Department of Bioengineering and Innovative Genomics Institute, University of California, Berkeley, CA, USA.
Department of Surgery, Department of Biomedical Engineering and Institute for Pediatric Regenerative Medicine/Shriners Children's, University of California, Davis, Sacramento, CA, USA.
Nat Nanotechnol. 2024 Nov;19(11):1702-1711. doi: 10.1038/s41565-024-01765-4. Epub 2024 Aug 23.
Lipid nanoparticle (LNP)-mRNA complexes are transforming medicine. However, the medical applications of LNPs are limited by their low endosomal disruption rates, high toxicity and long tissue persistence times. LNPs that rapidly hydrolyse in endosomes (RD-LNPs) could solve the problems limiting LNP-based therapeutics and dramatically expand their applications but have been challenging to synthesize. Here we present an acid-degradable linker termed 'azido-acetal' that hydrolyses in endosomes within minutes and enables the production of RD-LNPs.
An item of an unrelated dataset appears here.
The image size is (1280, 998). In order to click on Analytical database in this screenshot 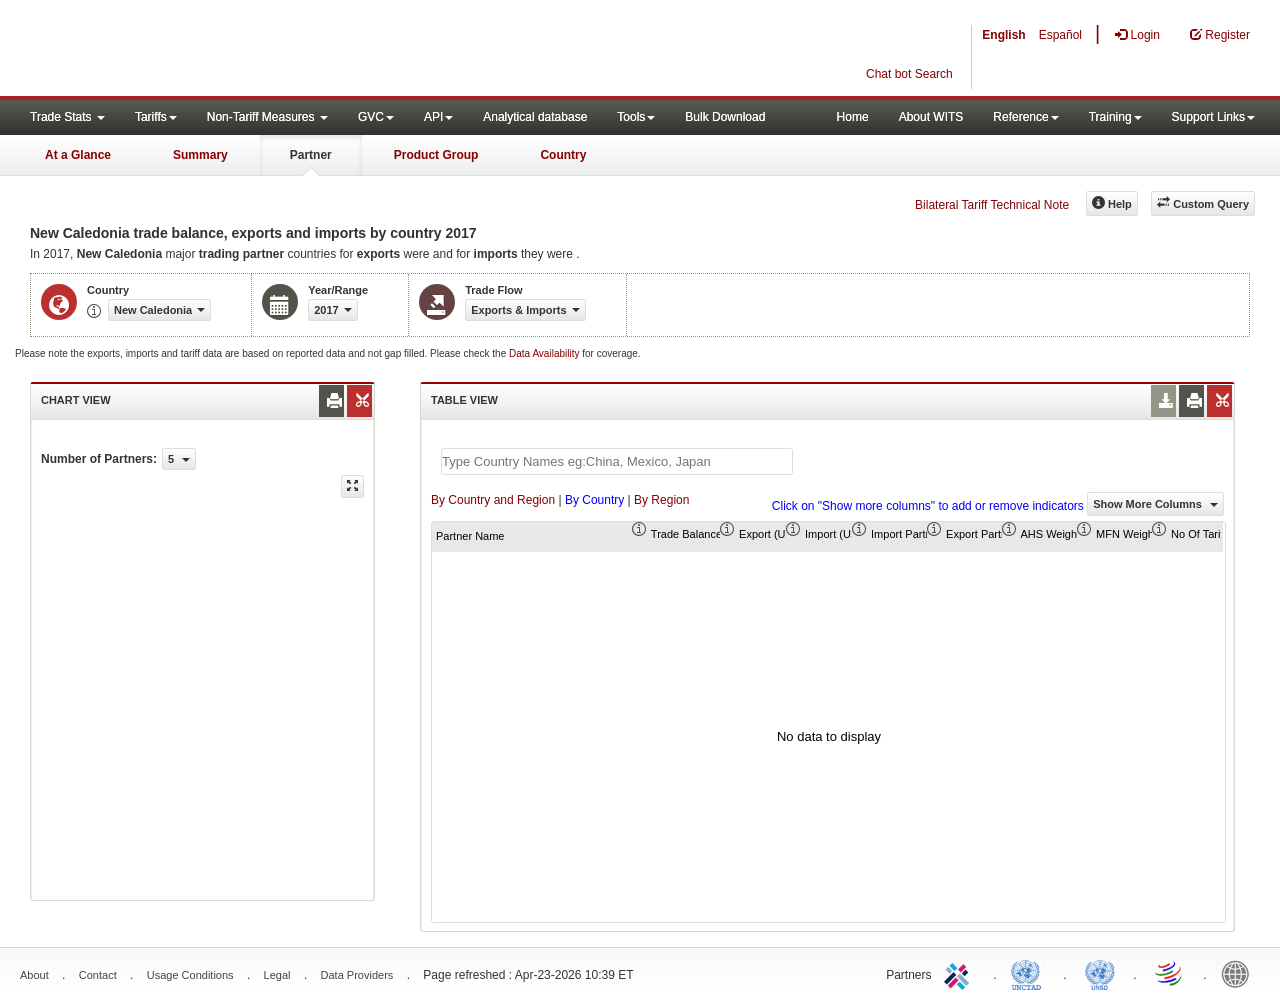, I will do `click(535, 117)`.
Acid-degradable lipids composed of polyethylene glycol lipids, anionic lipids and cationic lipids were synthesized with the azido-acetal linker and used to generate RD-LNPs, which significantly improved the performance of LNP-mRNA complexes in vitro and in vivo. Collectively, RD-LNPs delivered mRNA more efficiently to the liver, lung, spleen and brains of mice and to haematopoietic stem and progenitor cells in vitro than conventional LNPs. These experiments demonstrate that engineering LNP hydrolysis rates in vivo has great potential for expanding the medical applications of LNPs.
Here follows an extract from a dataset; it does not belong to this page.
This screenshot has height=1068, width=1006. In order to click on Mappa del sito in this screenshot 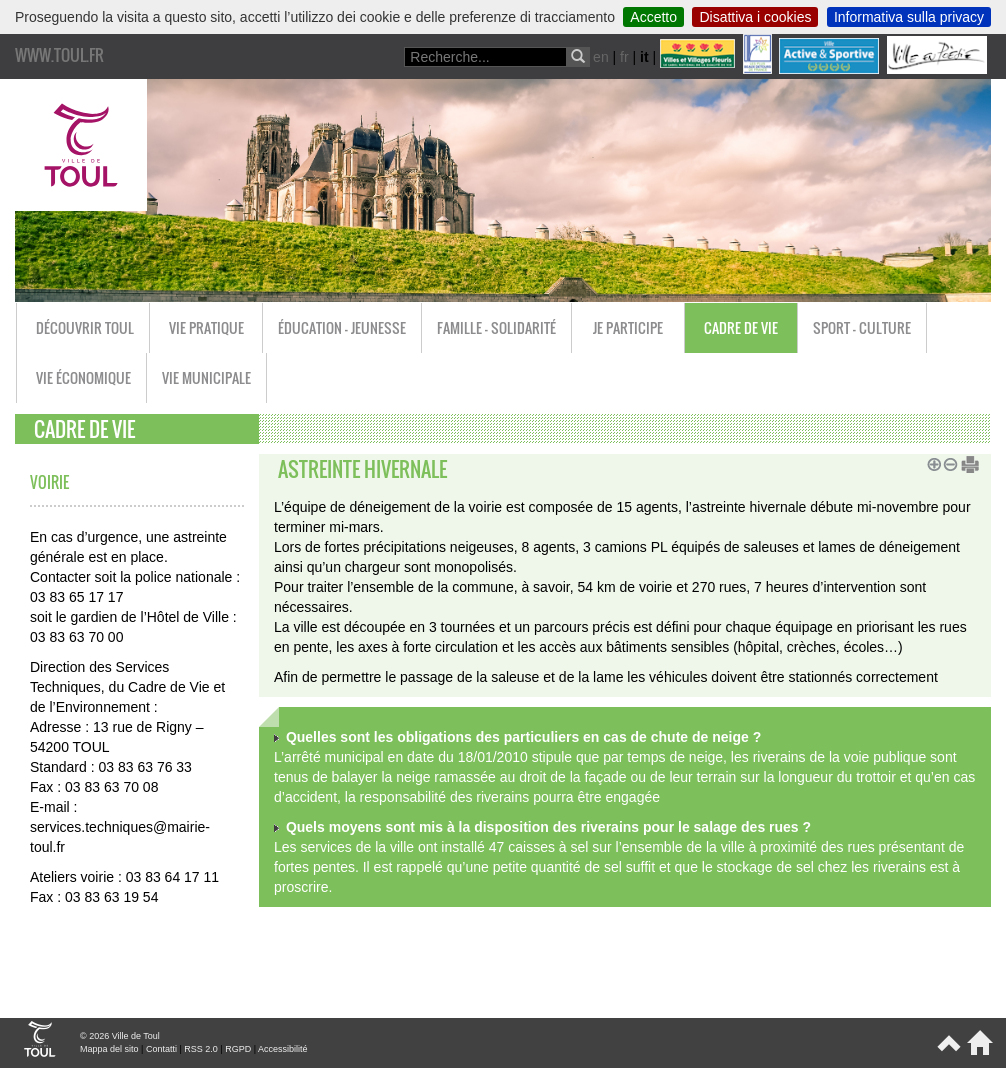, I will do `click(109, 1049)`.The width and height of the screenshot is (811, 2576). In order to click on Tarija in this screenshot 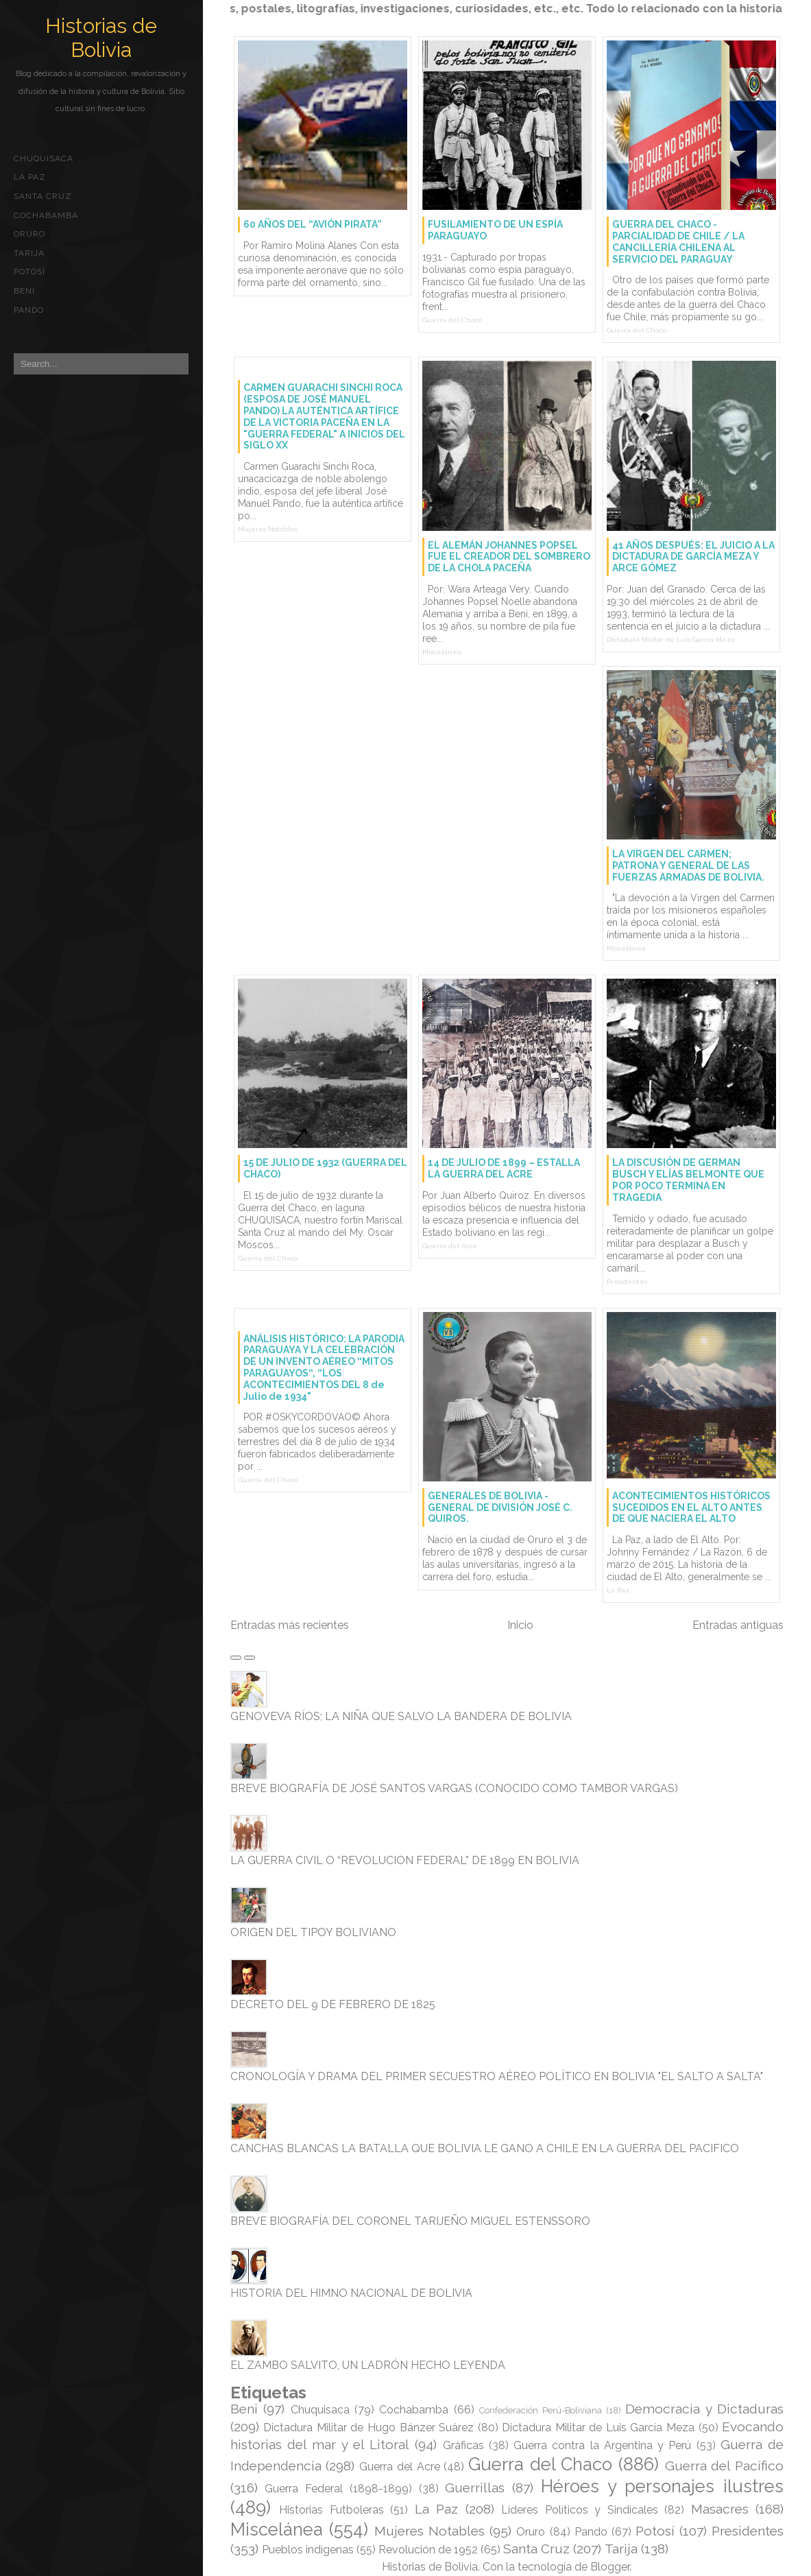, I will do `click(29, 253)`.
脂质纳米颗粒(LNP)-mRNA 复合物正在改变医学领域。然而,LNP 的医学应用受到其低内体破坏率、高毒性和长时间组织滞留的限制。能够在内涵体中快速水解的 LNPs(RD-LNPs)可以解决限制 LNP 疗法的问题,并极大地扩展其应用范围,但合成起来具有挑战性。在这里,我们提出了一种称为“叠氮缩醛”的酸可降解连接体,它可以在数分钟内在内涵体中水解,并能够生产 RD-LNPs。使用叠氮缩醛连接体合成了由聚乙二醇脂质、阴离子脂质和阳离子脂质组成的酸可降解脂质,并用于生成 RD-LNPs,这显著提高了 LNP-mRNA 复合物在体外和体内的性能。总的来说,RD-LNPs 比传统的 LNPs 更有效地将 mRNA 递送到小鼠的肝脏、肺、脾脏和大脑以及体外的造血干细胞和祖细胞中。这些实验表明,在体内工程化 LNP 水解速率具有极大的潜力来扩展 LNPs 的医学应用。